Arapça kökenli bir kelime olan ve “hall” kökünden türetilen ihtilal, “bir yeri ele geçirmek, işgal etmek” anlamlarına gelmektedir. Türk Dil Kurumu’nun hazırladığı Türkçe Sözlük’te “Bir devletin siyasî, sosyal ve iktisadî yapısını veya yönetim düzenini değiştirmek amacıyla hukuk kurallarına ve kanunlara uymaksızın cebir ve kuvvet kullanarak yapılan geniş halk hareketi, devrim” olarak tanımlanmaktadır.
İhtilal ayrıca yerleşik toplumsal düzeni niteliksel olarak değiştirme ve yeniden biçimlendirme eylemi olarak da tanımlanmaktadır. İhtilalle ilişkili olan devrim sözcüğü insanların fikrî ve içtimai bütün çalışmalarını kapsarken ihtilal ve inkılâp toplumcu düşüncenin doğuşundan bu yana, genelde siyasal anlamda kullanılmıştır.

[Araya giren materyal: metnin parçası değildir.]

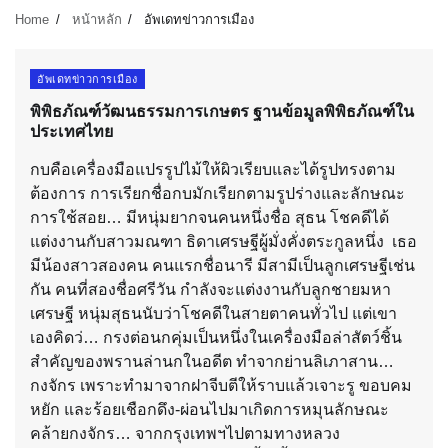
Home
หน้าหลัก
อัพเดทข่าวการเมือง
อัพเดทข่าวการเมือง
พิพิธภัณฑ์วัฒนธรรมการเกษตร ฐานข้อมูลพิพิธภัณฑ์ใน
ประเทศไทย
กบคือเครื่องมือแปรรูปไม้ให้ผิวเรียบและได้รูปทรงตาม
ต้องการ การเรียกชื่อกบมักเรียกตามรูปร่างและลักษณะ
การใช้สอย… มีหนุ่มยากจนคนหนึ่งชื่อ สุธน โชคดีได้
แต่งงานกับสาวมณฑา ธิดาเศรษฐีผู้มั่งคั่งตระกูลหนึ่ง เธอ
มีน้องสาวสองคน คนแรกชื่อนารี มีสามีเป็นลูกเศรษฐีเช่น
กัน คนที่สองชื่อศรีวัน กำลังจะแต่งงานกับลูกชายมหา
เศรษฐี หนุ่มสุธนนับว่าโชคดีในสายตาคนทั่วไป แต่เขา
เองคิดว่… กรงต่อนกคุ่มเป็นหนึ่งในเครื่องมือล่าสัตว์ชิ้น
สำคัญของพรานล่านกในอดีต ทำจากย่านลิเภาสาน…
กงจักร เพราะทำมาจากฝาจีบตีให้ราบแล้วเจาะรู ขอบคม
หยัก และร้อยเชือกดึง-ผ่อนไปมาเกิดการหมุนลักษณะ
คล้ายกงจักร… จากกรุงเทพฯไปตามทางหลวง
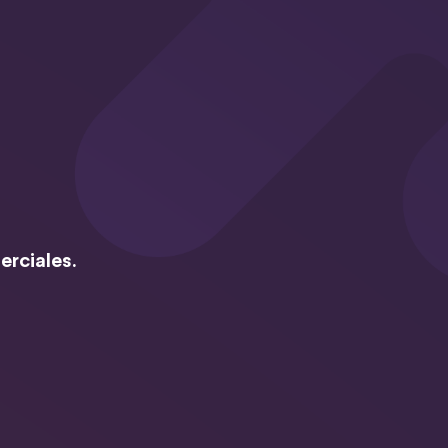
erciales.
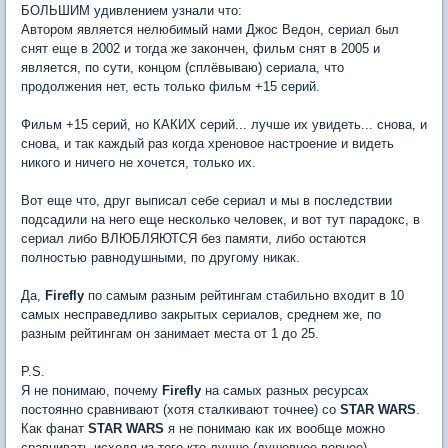
БОЛЬШИМ удивлением узнали что:
Автором является нелюбимый нами Джос Ведон, сериал был
снят еще в 2002 и тогда же закончен, фильм снят в 2005 и
является, по сути, концом (сплёвываю) сериала, что
продолжения нет, есть только фильм +15 серий.
Фильм +15 серий, но КАКИХ серий... лучше их увидеть... снова, и
снова, и так каждый раз когда хреновое настроение и видеть
никого и ничего не хочется, только их.
Вот еще что, друг выписал себе сериал и мы в последствии
подсадили на него еще несколько человек, и вот тут парадокс, в
сериал либо ВЛЮБЛЯЮТСЯ без памяти, либо остаются
полностью равнодушными, по другому никак.
Да,
Firefly
по самым разным рейтингам стабильно входит в 10
самых несправедливо закрытых сериалов, среднем же, по
разным рейтингам он занимает места от 1 до 25.
P.S.
Я не понимаю, почему
Firefly
на самых разных ресурсах
постоянно сравнивают (хотя сталкивают точнее) со
STAR WARS
.
Как фанат
STAR WARS
я не понимаю как их вообще можно
сравнивать исходя из того кто лучше (душевнее вернее).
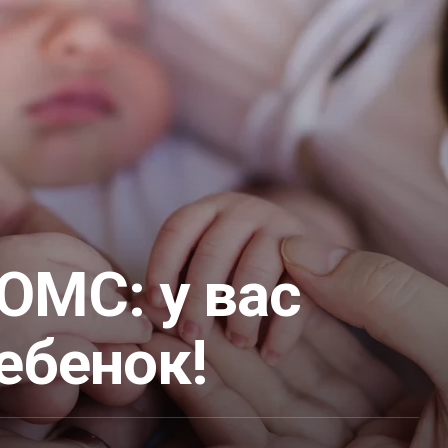
ОМС: у вас
ебенок!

İhtilal kavramı kullanılırken inkılâp, askerî darbe ve müdahale kavramlarıyla da paralellik ya da benzerlikler kurulabilmektedir. Hatta ihtilalin bu kavramların yerine kullanıldığı da görülmektedir. Ancak ihtilalin inkılâp hareketinin/sürecinin bir parçası/kısmı olduğu anlaşılmaktadır.
Bu tanımlara bakılarak ihtilal, mevcut bir durumun ya da bir yaşama biçiminin ya da bir toplum düzeninin birdenbire sarsılması olarak değerlendirilebilir. Tedricî değişiklik ve gelişmenin (evrim/evolution) tersini ifade etmektedir. Siyasî anlamda ise ihtilal “devletin temel kanunu olan anayasanın, kendi içinde belirtilen kanun yollarından yapılacak değişiklikler yerine birdenbire ve hukuk dışı yollardan ortadan kaldırılması” şeklinde ifade edilmektedir.
İHTİLALCİ / DEVRİMCİ TERÖRİZM
Kurulu siyasal sistemin/düzenin meşru kabul etmediği şekilde şiddete başvurarak sistemi/ düzeni yıkmayı ve yerine yeni bir sistem/düzen getirmeyi hedefleyen hareketler İhtilalci/ Devrimci Terörizm olarak tanımlanabilir. Terörizm, küçük grupların siyasal etki oluşturabilmeleri ve varlıklarını duyurabilmeleri açısından güçlü bir strateji olması dolayısıyla sisteme/düzene karşıt olan ve onun şiddetten başka bir yol ile değiştirilemeyeceği düşüncesiyle hareket eden grupların, özgürleştirici bir sistem oluşturmak söylemiyle İhtilalci/Devrimci Terörizme başvurduğu ifade edilebilir.
İhtilalci/Devrimci Terörizm’de, sistemin/düzenin değiştirilmesi sürecinde halk desteğinin sağlanması esaslı bir unsurdur. Toplumu ya da toplumsal kesimleri devlete ve siyasi iktidara karşı kışkırtmak, tahrik etmek ve galeyana getirmek suretiyle bir nevi iç savaş, uzun süreli halk ayaklanması veya isyan/ayaklanma hareketi oluşturmayı ve nihayetinde devleti çökertmeyi ve mevcut siyasi düzeni değiştirmeyi hedefleyen bu terörizm biçiminde; sabotaj, suikast, silahlı/ bombalı saldırı, silahlı soygun, adam kaçırma ve gasp eylemleri yoğun bir biçimde kullanılan eylem tarzları arasındadır. İhtilalci/Devrimci Terörizm’de, ihtilalciler/devrimciler yerleşik düzen karşısında şiddet kullanmayı meşru kabul eder.
Tarihsel açından İhtilalci/Devrimci Terörizme yoğunlukla başvuran örgütlerin Marksist-Leninist ideoloji ekseninde hareket ettiği, bunun da şiddetin ideolojinin bir parametresi olarak kabul edilmesinden ve ihtilal/devrim için koşulların şiddet ile olgunluk kazanacağı inancından kaynaklandığı ifade edilebilir. Bir diğer anlatımla, Marksist-Leninist literatürde yer alan sömürülen/ezilen toplumların uygulayacağı şiddetin meşru olduğu ve tarihsel bir zorunluluk arz ettiği anlatısından hareketle, kendisine ve uyguladığı şiddete meşruiyet kazandırmaya çalışan örgütlerin İhtilalci/Devrimci Terörizmin ana aktörleri olduğu belirtilebilir.